Although some folks might consider the Great Depression ancient history, to anyone who lived through that time, the memories remain vivid. Using her own childhood during that period as inspiration, Anne S. Cottle chronicles the lore and life of the federal project where she grew up in Pender County.
Cottle starts with the history of the land where Penderlea is located and tells how the place came to be chosen as the first federally sponsored experimental farming project in 1933. From there, she explains how the thousands of acres the project covered were prepared for construction of the farm houses, barns, and outbuildings that made up each homestead.
Of course, the human element at Penderlea formed the soul of the place, and Cottle captures that aspect to perfection. Combining personal recollections of Penderlea with plenty of good old-fashioned research, Cottle has crafted a collection of photographs and memories in The Roots of Penderlea that illustrates the way residents worked, worshipped, and watched out for each other.

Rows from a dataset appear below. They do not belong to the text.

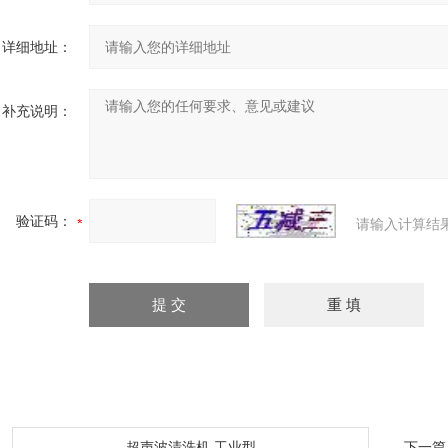
详细地址：
补充说明：
验证码：
请输入计算结
：
超声波清洗机 工业型
下一篇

With 75 years having passed since Penderlea and the New Deal got off the ground, Cottle thoughtfully provides an update on the more recent social and economic changes that have occurred there. As she points out, the place is still on the map, literally and figuratively, astride N.C. Highway 11 in northwestern Pender County.
Covering a unique corner of North Carolina history and geography, The Roots of Penderlea is an interesting look at a time when cash was short but character and kindness were in plentiful supply.